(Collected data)

▽

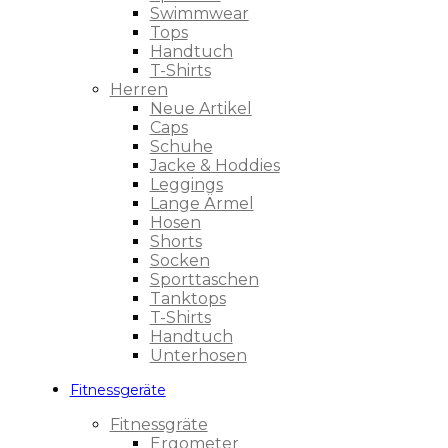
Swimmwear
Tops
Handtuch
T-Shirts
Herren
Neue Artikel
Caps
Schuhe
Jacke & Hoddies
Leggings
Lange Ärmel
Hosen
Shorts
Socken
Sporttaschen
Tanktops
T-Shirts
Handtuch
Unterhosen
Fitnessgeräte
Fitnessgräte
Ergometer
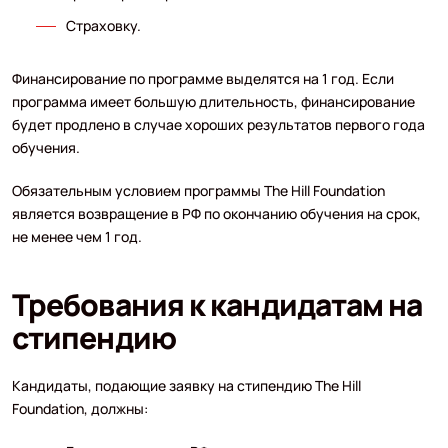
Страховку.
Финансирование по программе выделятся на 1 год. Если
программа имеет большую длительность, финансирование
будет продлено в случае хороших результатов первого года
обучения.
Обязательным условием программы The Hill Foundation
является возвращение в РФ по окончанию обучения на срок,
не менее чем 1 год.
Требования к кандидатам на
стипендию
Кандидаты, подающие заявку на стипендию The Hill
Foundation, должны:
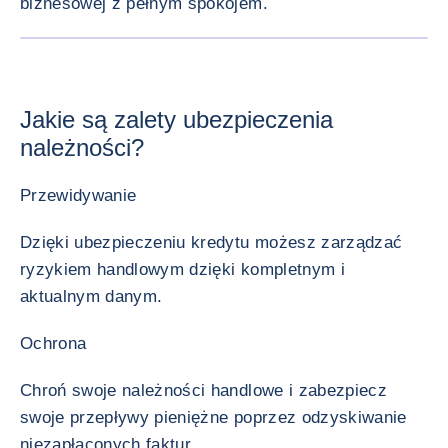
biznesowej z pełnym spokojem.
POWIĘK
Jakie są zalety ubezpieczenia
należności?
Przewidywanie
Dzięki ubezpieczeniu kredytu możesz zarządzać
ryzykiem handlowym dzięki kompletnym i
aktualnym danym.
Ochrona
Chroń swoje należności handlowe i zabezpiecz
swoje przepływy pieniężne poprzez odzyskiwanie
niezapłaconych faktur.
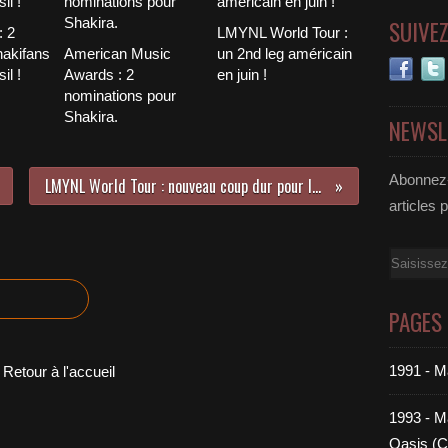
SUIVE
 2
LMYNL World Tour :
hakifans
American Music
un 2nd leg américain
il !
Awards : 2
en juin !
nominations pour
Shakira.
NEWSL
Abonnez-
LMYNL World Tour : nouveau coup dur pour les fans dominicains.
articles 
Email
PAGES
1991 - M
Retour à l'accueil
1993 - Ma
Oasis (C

△
▽

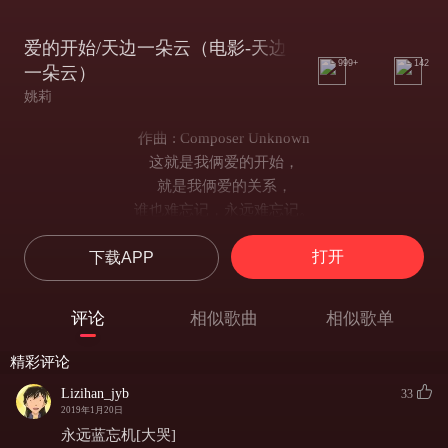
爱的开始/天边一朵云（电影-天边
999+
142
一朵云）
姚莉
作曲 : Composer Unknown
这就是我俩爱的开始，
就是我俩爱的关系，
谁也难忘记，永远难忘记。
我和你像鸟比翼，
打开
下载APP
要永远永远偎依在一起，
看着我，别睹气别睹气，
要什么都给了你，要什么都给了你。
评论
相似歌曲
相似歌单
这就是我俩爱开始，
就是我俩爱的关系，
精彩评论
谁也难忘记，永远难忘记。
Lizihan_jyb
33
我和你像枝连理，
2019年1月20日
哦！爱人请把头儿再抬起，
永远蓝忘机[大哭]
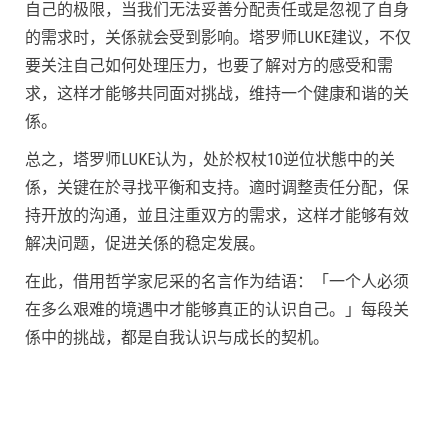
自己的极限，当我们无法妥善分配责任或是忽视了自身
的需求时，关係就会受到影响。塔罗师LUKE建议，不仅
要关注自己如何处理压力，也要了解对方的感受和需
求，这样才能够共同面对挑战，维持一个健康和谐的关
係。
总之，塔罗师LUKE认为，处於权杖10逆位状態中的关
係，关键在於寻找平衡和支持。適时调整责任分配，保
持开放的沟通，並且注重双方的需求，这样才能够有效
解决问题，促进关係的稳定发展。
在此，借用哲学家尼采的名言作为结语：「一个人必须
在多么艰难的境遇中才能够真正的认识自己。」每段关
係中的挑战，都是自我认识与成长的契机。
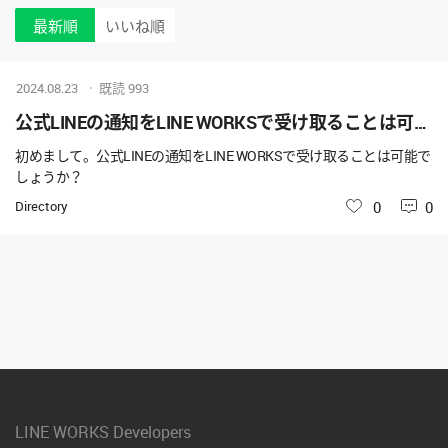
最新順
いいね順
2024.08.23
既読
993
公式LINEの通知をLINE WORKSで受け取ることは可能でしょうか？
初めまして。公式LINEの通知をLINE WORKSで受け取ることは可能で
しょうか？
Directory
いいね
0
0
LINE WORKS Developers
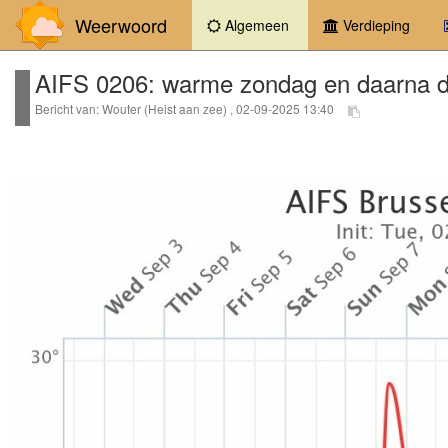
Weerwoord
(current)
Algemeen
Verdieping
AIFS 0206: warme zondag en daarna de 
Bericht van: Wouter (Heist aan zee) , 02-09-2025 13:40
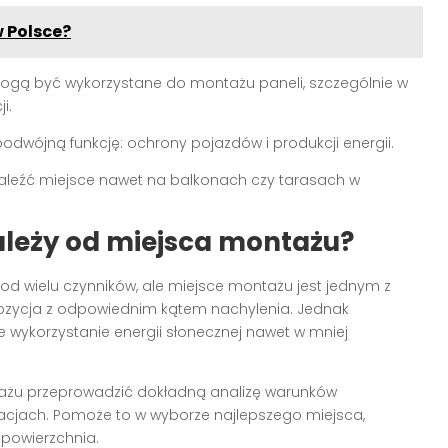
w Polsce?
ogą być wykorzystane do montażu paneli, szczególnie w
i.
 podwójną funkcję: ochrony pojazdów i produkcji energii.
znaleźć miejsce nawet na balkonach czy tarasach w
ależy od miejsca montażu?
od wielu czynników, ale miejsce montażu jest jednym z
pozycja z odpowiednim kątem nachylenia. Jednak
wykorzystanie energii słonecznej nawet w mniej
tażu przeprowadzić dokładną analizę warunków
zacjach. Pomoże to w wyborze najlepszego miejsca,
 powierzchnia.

△

Instructions for the task: Every line in the records above that contains the word "miejsce" is to be copied out.

Completed exercise:
znaleźć miejsce nawet na balkonach czy tarasach w
od wielu czynników, ale miejsce montażu jest jednym z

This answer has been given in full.